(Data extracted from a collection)
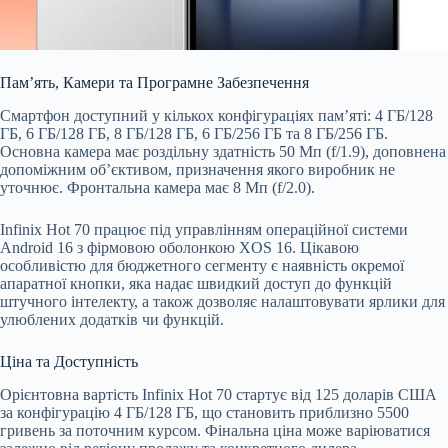
Пам’ять, Камери та Програмне Забезпечення
Смартфон доступний у кількох конфігураціях пам’яті: 4 ГБ/128
ГБ, 6 ГБ/128 ГБ, 8 ГБ/128 ГБ, 6 ГБ/256 ГБ та 8 ГБ/256 ГБ.
Основна камера має роздільну здатність 50 Мп (f/1.9), доповнена
допоміжним об’єктивом, призначення якого виробник не
уточнює. Фронтальна камера має 8 Мп (f/2.0).
Infinix Hot 70 працює під управлінням операційної системи
Android 16 з фірмовою оболонкою XOS 16. Цікавою
особливістю для бюджетного сегменту є наявність окремої
апаратної кнопки, яка надає швидкий доступ до функцій
штучного інтелекту, а також дозволяє налаштовувати ярлики для
улюблених додатків чи функцій.
Ціна та Доступність
Орієнтовна вартість Infinix Hot 70 стартує від 125 доларів США
за конфігурацію 4 ГБ/128 ГБ, що становить приблизно 5500
гривень за поточним курсом. Фінальна ціна може варіюватися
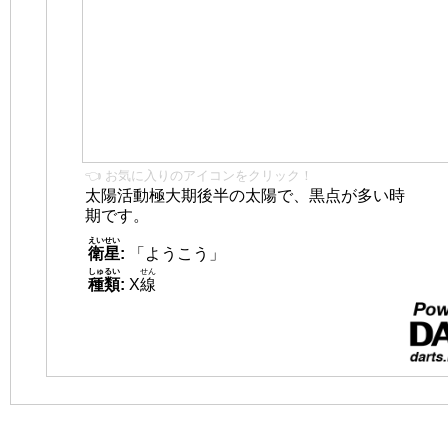
👈 お気に入りのアイコンをクリック！
太陽活動極大期後半の太陽で、黒点が多い時
期です。
えいせい
衛星
:
「ようこう」
しゅるい
せん
種類
:
X
線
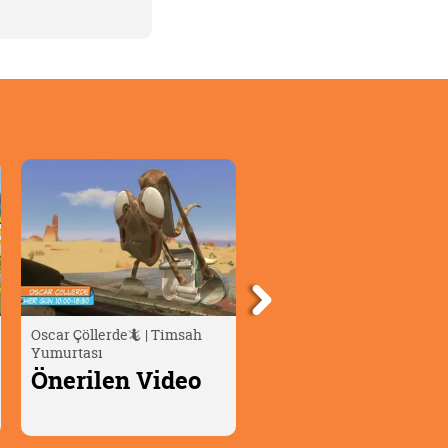
Bizim Joey 👦🏼 | Saklama
Moka'nın Olağanüstü
Oyunu
Maceraları | Cherry ve Aile
Önerilen Video
Önerilen Video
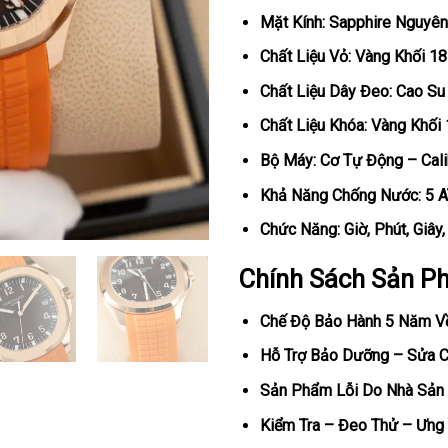
Mặt Kính: Sapphire Nguyên
Chất Liệu Vỏ: Vàng Khối 1
Chất Liệu Dây Đeo: Cao Su
Chất Liệu Khóa: Vàng Khối
Bộ Máy: Cơ Tự Động – Cali
Khả Năng Chống Nước: 5 
Chức Năng: Giờ, Phút, Giây
Chính Sách Sản P
Chế Độ Bảo Hành 5 Năm V
Hỗ Trợ Bảo Dưỡng – Sửa Ch
Sản Phẩm Lỗi Do Nhà Sản 
Kiểm Tra – Đeo Thử – Ưng 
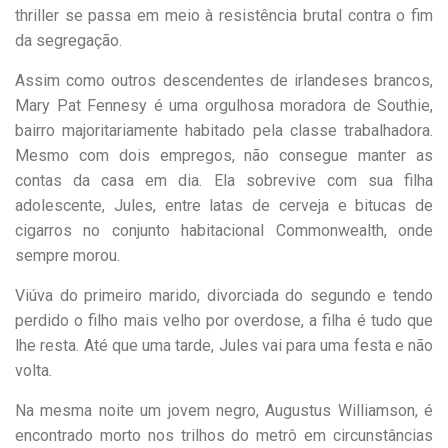
thriller se passa em meio à resistência brutal contra o fim
da segregação.
Assim como outros descendentes de irlandeses brancos,
Mary Pat Fennesy é uma orgulhosa moradora de Southie,
bairro majoritariamente habitado pela classe trabalhadora.
Mesmo com dois empregos, não consegue manter as
contas da casa em dia. Ela sobrevive com sua filha
adolescente, Jules, entre latas de cerveja e bitucas de
cigarros no conjunto habitacional Commonwealth, onde
sempre morou.
Viúva do primeiro marido, divorciada do segundo e tendo
perdido o filho mais velho por overdose, a filha é tudo que
lhe resta. Até que uma tarde, Jules vai para uma festa e não
volta.
Na mesma noite um jovem negro, Augustus Williamson, é
encontrado morto nos trilhos do metrô em circunstâncias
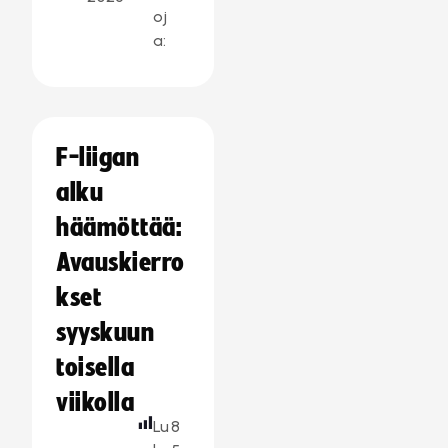
oj
a:
F-liigan
alku
häämöttää:
Avauskierro
kset
syyskuun
toisella
viikolla
Lu
8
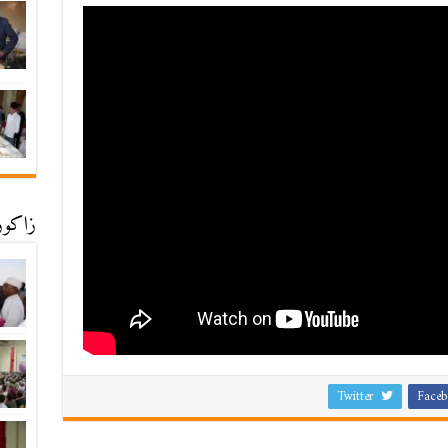
زاكورة
Twitter
Faceb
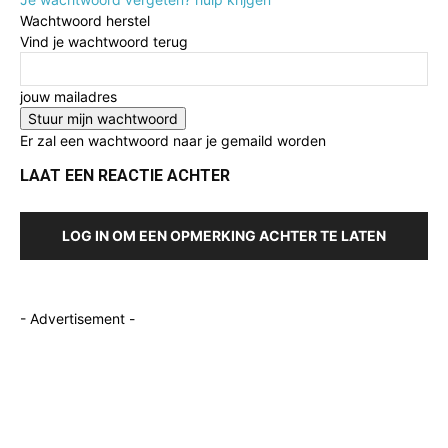
Wachtwoord herstel
Vind je wachtwoord terug
jouw mailadres
Er zal een wachtwoord naar je gemaild worden
LAAT EEN REACTIE ACHTER
LOG IN OM EEN OPMERKING ACHTER TE LATEN
- Advertisement -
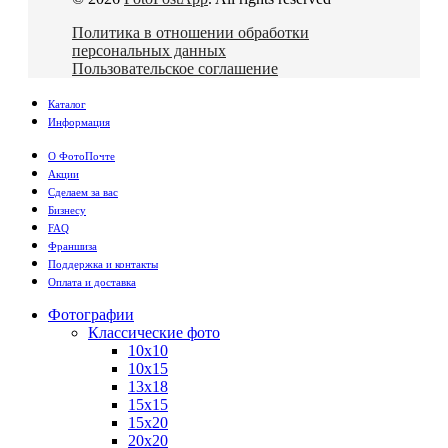
Политика в отношении обработки
персональных данных
Пользовательское соглашение
Каталог
Информация
О ФотоПочте
Акции
Сделаем за вас
Бизнесу
FAQ
Франшиза
Поддержка и контакты
Оплата и доставка
Фотографии
Классические фото
10х10
10х15
13х18
15х15
15х20
20х20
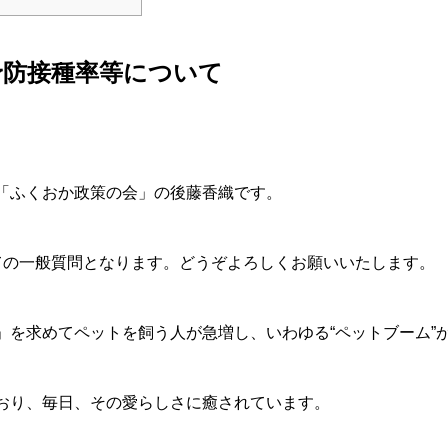
予防接種率等について
「ふくおか政策の会」の後藤香織です。
ての一般質問となります。どうぞよろしくお願いいたします。
」を求めてペットを飼う人が急増し、いわゆる“ペットブーム”
おり、毎日、その愛らしさに癒されています。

PROBLEM TO WORK ON — List the lines of the records where "Năng" occurs.

REPLY TO THE EXERCISE —
Khả Năng Chống Nước: 5 
Chức Năng: Giờ, Phút, Giây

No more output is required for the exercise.